▸ What this task involves: Copy out every line from the records that includes "einem".

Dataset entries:
————
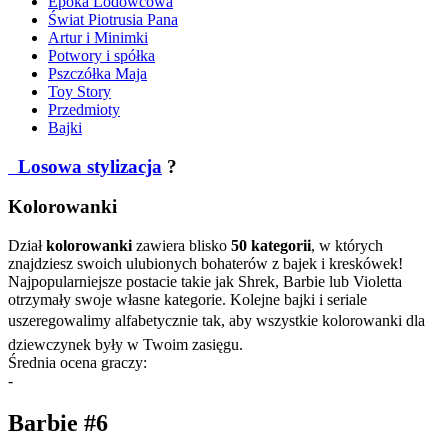
Epoka Lodowcowa
Świat Piotrusia Pana
Artur i Minimki
Potwory i spółka
Pszczółka Maja
Toy Story
Przedmioty
Bajki
Losowa stylizacja
?
Kolorowanki
Dział
kolorowanki
zawiera blisko
50 kategorii
, w których
znajdziesz swoich ulubionych bohaterów z bajek i kreskówek!
Najpopularniejsze postacie takie jak Shrek, Barbie lub Violetta
otrzymały swoje własne kategorie. Kolejne bajki i seriale
uszeregowalimy alfabetycznie tak, aby wszystkie kolorowanki dla
dziewczynek były w Twoim zasięgu.
Średnia ocena graczy:
-
Barbie #6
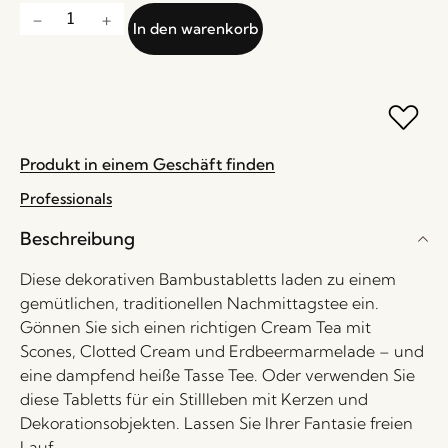
In den warenkorb
Produkt in einem Geschäft finden
Professionals
Beschreibung
Diese dekorativen Bambustabletts laden zu einem
gemütlichen, traditionellen Nachmittagstee ein.
Gönnen Sie sich einen richtigen Cream Tea mit
Scones, Clotted Cream und Erdbeermarmelade – und
eine dampfend heiße Tasse Tee. Oder verwenden Sie
diese Tabletts für ein Stillleben mit Kerzen und
Dekorationsobjekten. Lassen Sie Ihrer Fantasie freien
Lauf.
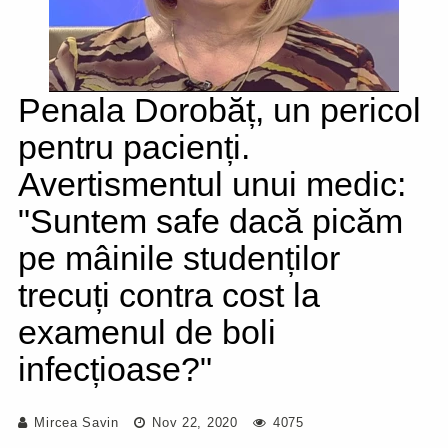
Penala Dorobăț, un pericol
pentru pacienți.
Avertismentul unui medic:
"Suntem safe dacă picăm
pe mâinile studenților
trecuți contra cost la
examenul de boli
infecțioase?"
Mircea Savin
Nov 22, 2020
4075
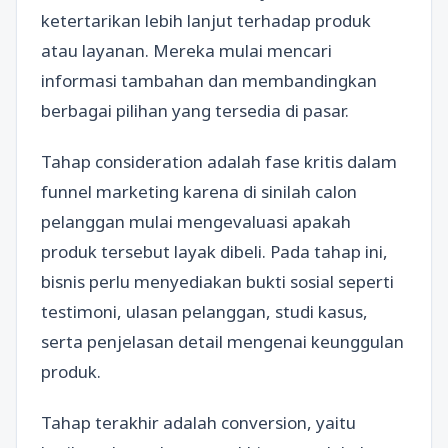
ketertarikan lebih lanjut terhadap produk
atau layanan. Mereka mulai mencari
informasi tambahan dan membandingkan
berbagai pilihan yang tersedia di pasar.
Tahap consideration adalah fase kritis dalam
funnel marketing karena di sinilah calon
pelanggan mulai mengevaluasi apakah
produk tersebut layak dibeli. Pada tahap ini,
bisnis perlu menyediakan bukti sosial seperti
testimoni, ulasan pelanggan, studi kasus,
serta penjelasan detail mengenai keunggulan
produk.
Tahap terakhir adalah conversion, yaitu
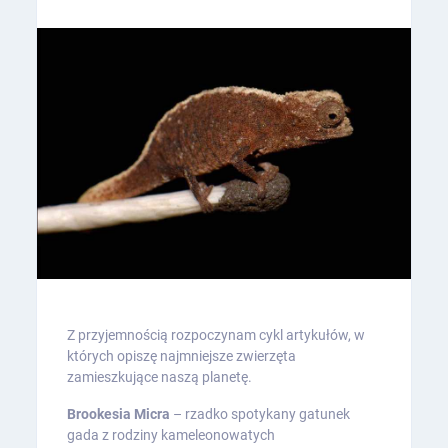
Z przyjemnością rozpoczynam cykl artykułów, w
których opiszę najmniejsze zwierzęta
zamieszkujące naszą planetę.
Brookesia Micra
– rzadko spotykany gatunek
gada z rodziny kameleonowatych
————
▸ Output for this exercise:
Produkt in einem Geschäft finden
Diese dekorativen Bambustabletts laden zu einem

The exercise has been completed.